Stored data START

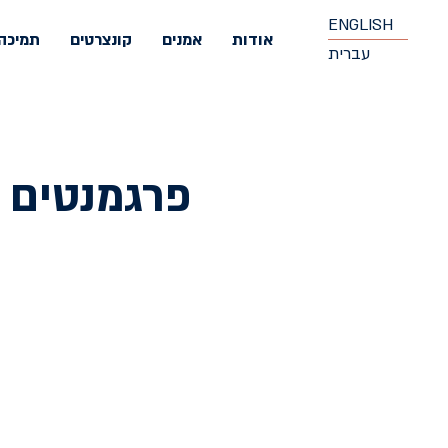
ENGLISH
אודות
אמנים
קונצרטים
תמיכה
עברית
פרגמנטים 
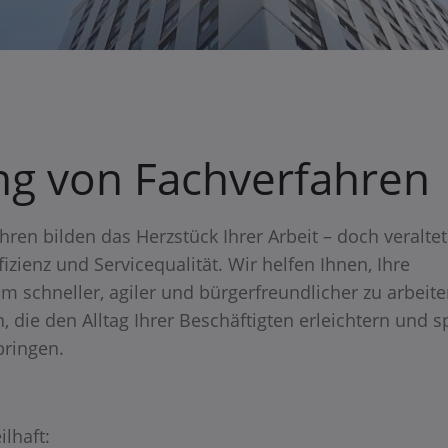
ng von Fachverfahren
ren bilden das Herzstück Ihrer Arbeit – doch veralte
ienz und Servicequalität. Wir helfen Ihnen, Ihre
 schneller, agiler und bürgerfreundlicher zu arbeite
die den Alltag Ihrer Beschäftigten erleichtern und 
bringen.
lhaft:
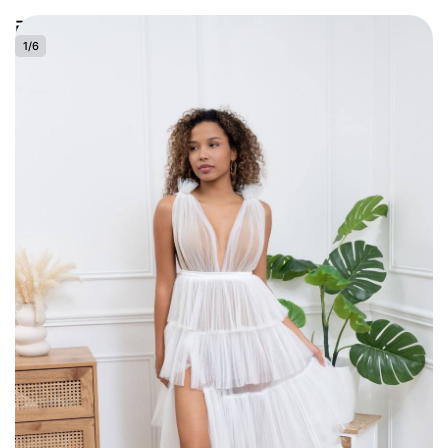
0
1
/
6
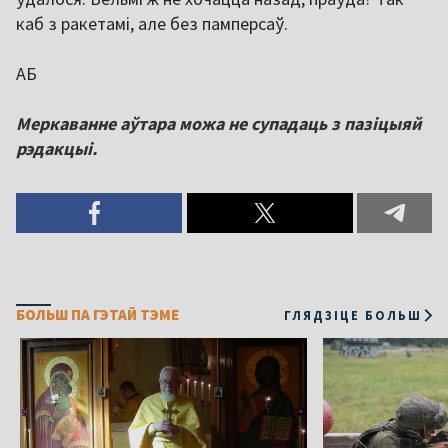
каб з ракетамі, але без памперсаў.
АБ
Меркаванне аўтара можа не супадаць з пазіцыяй
рэдакцыі.
БОЛЬШ ПА ГЭТАЙ ТЭМЕ
ГЛЯДЗІЦЕ БОЛЬШ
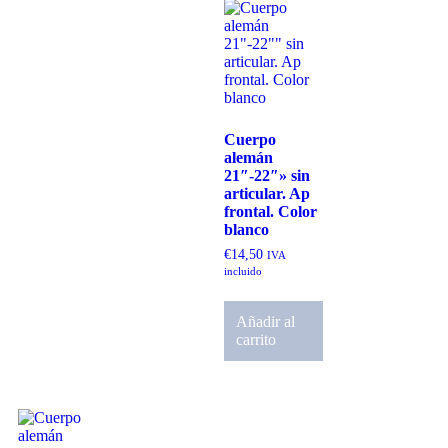
Cuerpo
alemán
21″-22″» sin
articular. Ap
frontal. Color
blanco
€
14,50
IVA
incluido
Añadir al
carrito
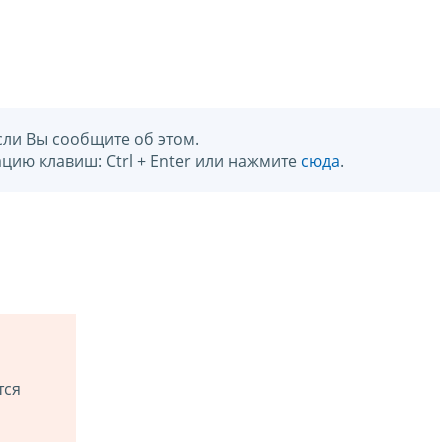
сли Вы сообщите об этом.
цию клавиш: Ctrl + Enter или нажмите
сюда
.
тся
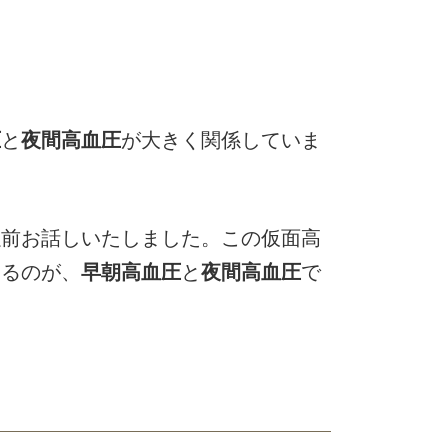
圧
と
夜間高血圧
が大きく関係していま
以前お話しいたしました。この仮面高
なるのが、
早朝高血圧
と
夜間高血圧
で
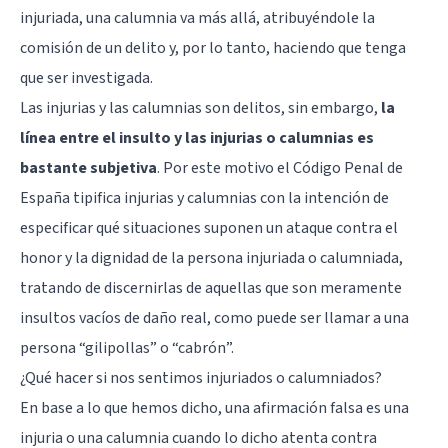
injuriada, una calumnia va más allá, atribuyéndole la
comisión de un delito y, por lo tanto, haciendo que tenga
que ser investigada.
Las injurias y las calumnias son delitos, sin embargo,
la
línea entre el insulto y las injurias o calumnias es
bastante subjetiva
. Por este motivo el Código Penal de
España tipifica injurias y calumnias con la intención de
especificar qué situaciones suponen un ataque contra el
honor y la dignidad de la persona injuriada o calumniada,
tratando de discernirlas de aquellas que son meramente
insultos vacíos de daño real, como puede ser llamar a una
persona “gilipollas” o “cabrón”.
¿Qué hacer si nos sentimos injuriados o calumniados?
En base a lo que hemos dicho, una afirmación falsa es una
injuria o una calumnia cuando lo dicho atenta contra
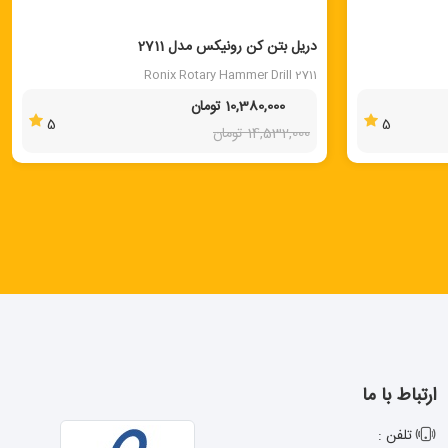
40 %
دریل بتن کن رونیکس مدل 2711
Ronix Rotary Hammer Drill 2711
10,380,000 تومان
5
5
14,532,000 تومان
ارتباط با ما
تلفن :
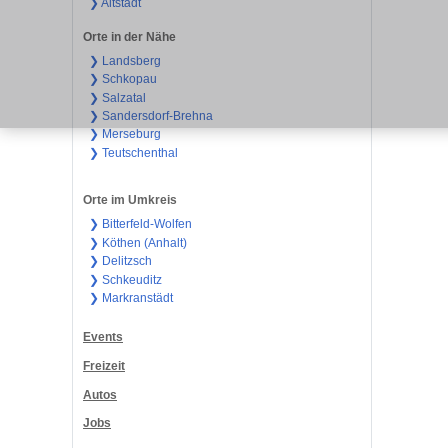
❯ Altstadt
Orte in der Nähe
❯ Landsberg
❯ Schkopau
❯ Salzatal
❯ Sandersdorf-Brehna
❯ Merseburg
❯ Teutschenthal
Orte im Umkreis
❯ Bitterfeld-Wolfen
❯ Köthen (Anhalt)
❯ Delitzsch
❯ Schkeuditz
❯ Markranstädt
Events
Freizeit
Autos
Jobs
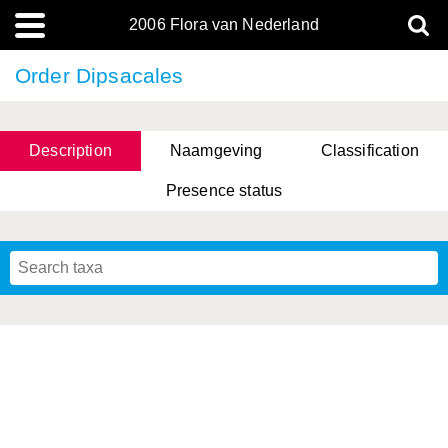
2006 Flora van Nederland
Order Dipsacales
Description
Naamgeving
Classification
Presence status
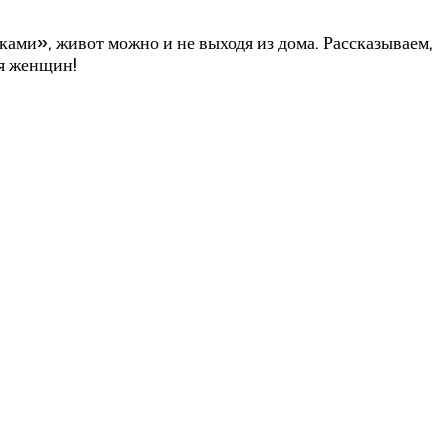
ками», живот можно и не выходя из дома. Рассказываем,
ля женщин!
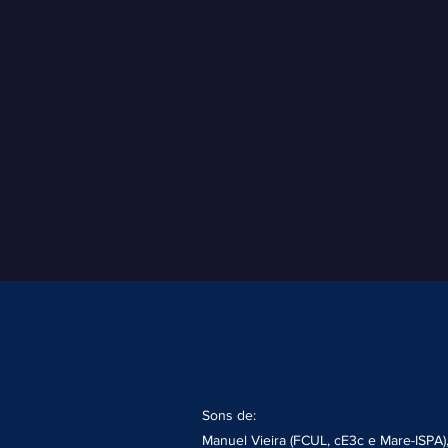
Sons de:
Manuel Vieira (FCUL, cE3c e Mare-ISPA),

Stored data END

▸ Problem requirements
Match on "calumnias" and report each line of the data above that has it.

▸ Result of this exercise
Las injurias y las calumnias son delitos, sin embargo,
línea entre el insulto y las injurias o calumnias es
España tipifica injurias y calumnias con la intención de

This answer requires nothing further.